Segundo ela, o problema não foi o aplicativo, mas a falta de respeito e humanidade no trato. Depois da demissão, ainda sofreu retaliações e tentativas de boicote em seu novo trabalho.
Embora exista uma percepção de que as novas gerações são mais habituadas a interações digitais, isso não torna os desligamentos frios menos dolorosos. A psicóloga Denise afirma que, independentemente da idade, o que machuca é a ausência de empatia:
— Um jovem pode até aceitar uma videochamada com mais naturalidade, mas não aceitará ser tratado como um número. O meio pode ser digital, mas a mensagem precisa ser humana.
Veiga Lima alerta que, apesar de digitais, as demissões seguem os mesmos princípios éticos e legais. Ou seja, mensagens ofensivas, desabonatórias, humilhantes ou enviadas em grupos da empresa podem configurar assédio moral.
— Parece absurdo, mas há casos em que o empregador demite alguém no grupo do WhatsApp da equipe. Isso é completamente inadequado e pode gerar condenações judiciais — adverte.

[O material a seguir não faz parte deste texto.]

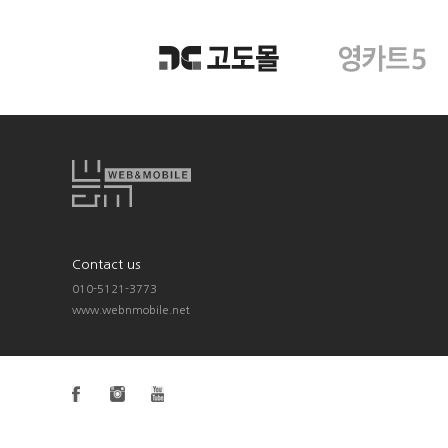
Contact us
010-5121-3773
www.webnmobile.net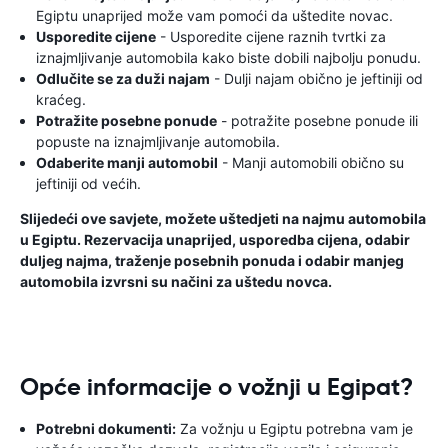
Egiptu unaprijed može vam pomoći da uštedite novac.
Usporedite cijene
- Usporedite cijene raznih tvrtki za
iznajmljivanje automobila kako biste dobili najbolju ponudu.
Odlučite se za duži najam
- Dulji najam obično je jeftiniji od
kraćeg.
Potražite posebne ponude
- potražite posebne ponude ili
popuste na iznajmljivanje automobila.
Odaberite manji automobil
- Manji automobili obično su
jeftiniji od većih.
Slijedeći ove savjete, možete uštedjeti na najmu automobila
u Egiptu. Rezervacija unaprijed, usporedba cijena, odabir
duljeg najma, traženje posebnih ponuda i odabir manjeg
automobila izvrsni su načini za uštedu novca.
Opće informacije o vožnji u Egipat?
Potrebni dokumenti:
Za vožnju u Egiptu potrebna vam je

Ele destaca que o Judiciário analisa o conteúdo da mensagem com rigor. Se houver elementos que causem constrangimento ou ofendam a dignidade do trabalhador, é possível que a empresa seja responsabilizada.
— A demissão tem que ser clara, cordial e objetiva. E, de preferência, quando houver dúvidas ou resistência do trabalhador, o ideal é conduzir o restante do processo presencialmente ou com mediação adequada — afirma.
Ainda segundo a psicóloga, o modo como uma empresa desliga um colaborador pode causar um efeito silencioso e corrosivo nas equipes que permanecem.
— Quando o desligamento é mal conduzido, quem não foi demitido também se sente em risco. O ambiente se torna permeado por medo, desconfiança e cinismo. Isso mina a segurança psicológica e prejudica o engajamento e a retenção de talentos — explica.
Ela defende que todo desligamento, mesmo em ambientes mais formais ou remotos, deve incluir um mínimo de escuta, respeito e clareza.
— Isso não é frescura. É saúde relacional. É o que chamo de “psicodinâmica do encerramento”: o momento em que a pessoa organiza simbolicamente sua transição. E isso só acontece quando ela se sente minimamente acolhida — detalha.